[Provided entries]

------------------------------------------------------------

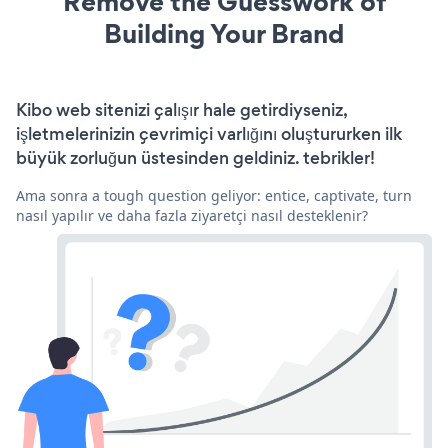
Remove the Guesswork of
Building Your Brand
Kibo web sitenizi çalışır hale getirdiyseniz,
işletmelerinizin çevrimiçi varlığını oluştururken ilk
büyük zorluğun üstesinden geldiniz. tebrikler!
Ama sonra a tough question geliyor: entice, captivate, turn
nasıl yapılır ve daha fazla ziyaretçi nasıl desteklenir?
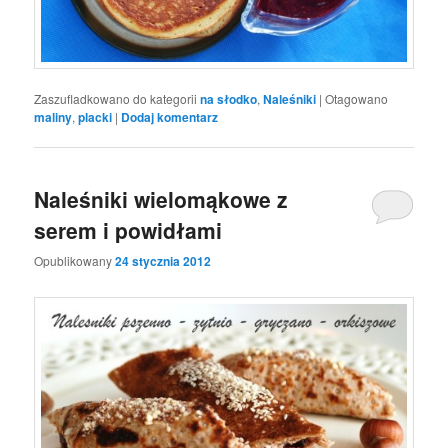
Zaszufladkowano do kategorii
na słodko
,
Naleśniki
|
Otagowano
maliny
,
placki
|
Dodaj komentarz
Naleśniki wielomąkowe z
serem i powidłami
Opublikowany
24 stycznia 2012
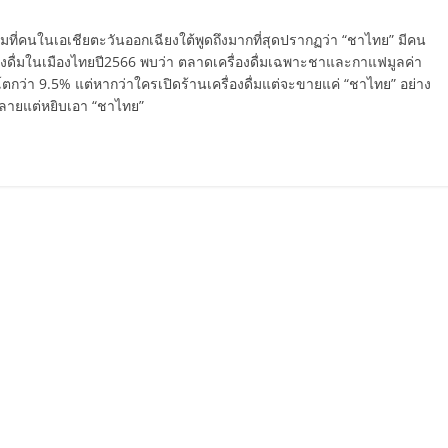
ดื่มที่คนในเอเชียตะวันออกเฉียงใต้พูดถึงมากที่สุดปรากฏว่า “ชาไทย” มีคน
รื่องดื่มในเมืองไทยปี2566 พบว่า ตลาดเครื่องดื่มเฉพาะชาและกาแฟมูลค่า
ตกว่า 9.5% แต่หากว่าใครเปิดร้านเครื่องดื่มแต่จะขายแค่ “ชาไทย” อย่าง
หลายแต่หยิบเอา “ชาไทย”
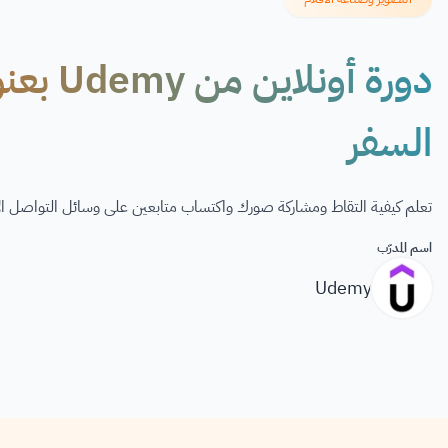
دورة أون
السفر
تعلم كيفية التقاط ومشاركة صورك واكتساب متابعين على وسائل التواصل ا
اسم المدرّب
Udemy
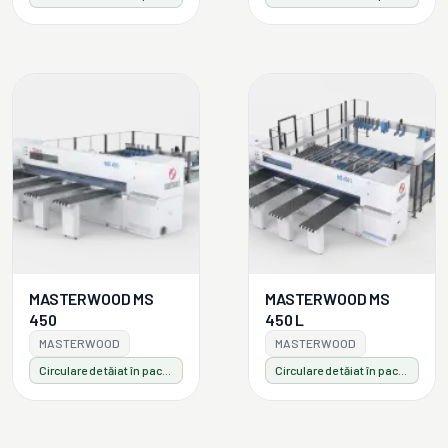
MASTERWOOD MS
MASTERWOOD MS
450
450 L
MASTERWOOD
MASTERWOOD
Circulare de tăiat în pachet
Circulare de tăiat în pachet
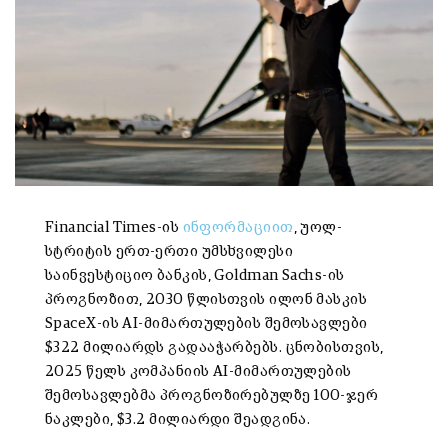
Financial Times-ის
ინფორმაციით
, უოლ-
სტრიტის ერთ-ერთი უმსხვილესი
საინვესტიციო ბანკის, Goldman Sachs-ის
პროგნოზით, 2030 წლისთვის ილონ მასკის
SpaceX-ის AI-მიმართულების შემოსავლები
$322 მილიარდს გადააჭარბებს. ცნობისთვის,
2025 წელს კომპანიის AI-მიმართულების
შემოსავლებმა პროგნოზირებულზე 100-ჯერ
ნაკლები, $3.2 მილიარდი შეადგინა.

------------------------------------------------------------

[What the exercise asks]
Could you output the listing word for word, omitting every picture?

[Answer]
Remove the Guesswork of
Building Your Brand
Kibo web sitenizi çalışır hale getirdiyseniz,
işletmelerinizin çevrimiçi varlığını oluştururken ilk
büyük zorluğun üstesinden geldiniz. tebrikler!
Ama sonra a tough question geliyor: entice, captivate, turn
nasıl yapılır ve daha fazla ziyaretçi nasıl desteklenir?
Zaszufladkowano do kategorii
na słodko
,
Naleśniki
|
Otagowano
maliny
,
placki
|
Dodaj komentarz
Naleśniki wielomąkowe z
serem i powidłami
Opublikowany
24 stycznia 2012
ดื่มที่คนในเอเชียตะวันออกเฉียงใต้พูดถึงมากที่สุดปรากฏว่า “ชาไทย” มีคน
รื่องดื่มในเมืองไทยปี2566 พบว่า ตลาดเครื่องดื่มเฉพาะชาและกาแฟมูลค่า
ตกว่า 9.5% แต่หากว่าใครเปิดร้านเครื่องดื่มแต่จะขายแค่ “ชาไทย” อย่าง
หลายแต่หยิบเอา “ชาไทย”
دورة أون
السفر
تعلم كيفية التقاط ومشاركة صورك واكتساب متابعين على وسائل التواصل ا
اسم المدرّب
Udemy
MASTERWOOD MS
MASTERWOOD MS
450
450 L
MASTERWOOD
MASTERWOOD
Circulare de tăiat în pachet
Circulare de tăiat în pachet
Financial Times-ის
ინფორმაციით
, უოლ-
სტრიტის ერთ-ერთი უმსხვილესი
საინვესტიციო ბანკის, Goldman Sachs-ის
პროგნოზით, 2030 წლისთვის ილონ მასკის
SpaceX-ის AI-მიმართულების შემოსავლები
$322 მილიარდს გადააჭარბებს. ცნობისთვის,
2025 წელს კომპანიის AI-მიმართულების
შემოსავლებმა პროგნოზირებულზე 100-ჯერ
ნაკლები, $3.2 მილიარდი შეადგინა.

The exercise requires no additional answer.